Chesapeake’s Market capitalization was $116 million as of June 26; the share sale will drastically devalue current shareholders’ stakes in the company.
Previous experiences of scheming by companies like Hertz to sell worthless shares to investors, resulted in some taking their own lives having believed they suffered tremendous losses of personal assets.
In a statement, Chesapeake revealed the Chapter 11 protection allows for complete restructuring. As part of the trustee’s agreement with creditors, the company has secured $925 million in financing under a revolving credit facility, and has eliminated around $7 billion of debt.
It has also secured a $600 million future commitment of new equity from investors and creditors.
None of which could save the company from a delisting.
“(the ‘Company’) today was notified by the New York Stock Exchange (‘NYSE’) of its determination to commence proceedings to delist the Company’s common stock and to suspend trading of the Company’s common stock due to the Company’s decision to voluntarily file for reorganization under Chapter 11 of the Bankruptcy Code. The Company anticipates that effective June 30, 2020 its common stock will commence trading on the OTC Pink Market under the symbol ‘CHKAQ.’ “ – PR Newswire.

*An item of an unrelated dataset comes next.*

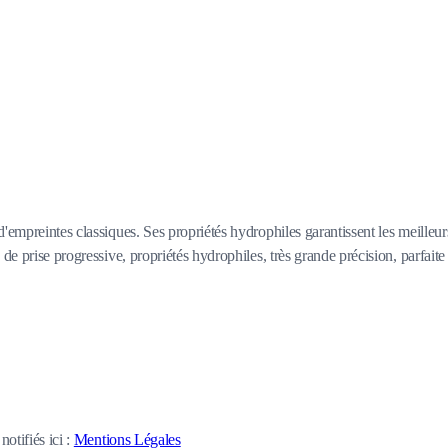
'empreintes classiques. Ses propriétés hydrophiles garantissent les meilleurs
de prise progressive, propriétés hydrophiles, très grande précision, parfaite 
otifiés ici :
Mentions Légales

The US government could have offered additional stimulus in response to Chesapeake’s bankruptcy. However, this would only be offered in the case of Chesapeake’s renewal of positive cash generation in operations.
Without an indication of positive cash flow generation all further government assistance would have been futile.
Chesapeake was suffering tremendous losses well before the Coronavirus pandemic hit. Bond markets were indicative of this change, and the yields did not account for pressures put upon the oil and gas industry.
The inclusion of the Coronavirus pandemic effects paints an entirely different picture of the bond market today.
Futures markets for oil and natural gas have fluctuated substantially, and many oil companies have suffered from high borrowing costs and low share prices.
Excluding Chesapeake, one-third of the face value of energy bonds in the ICE BofA High Yield Bond index are trading at distressed levels.
This is alarming, as the continuation of distressed sale rates could render many energy shares worthless.
Chesapeake’s bankruptcy filing has been a development for months now.
It’s manifestation showcases the decrease in demand for natural gas, and is an addition to the statistic of 20 natural gas and oil producers that have filed for bankruptcy this year alone.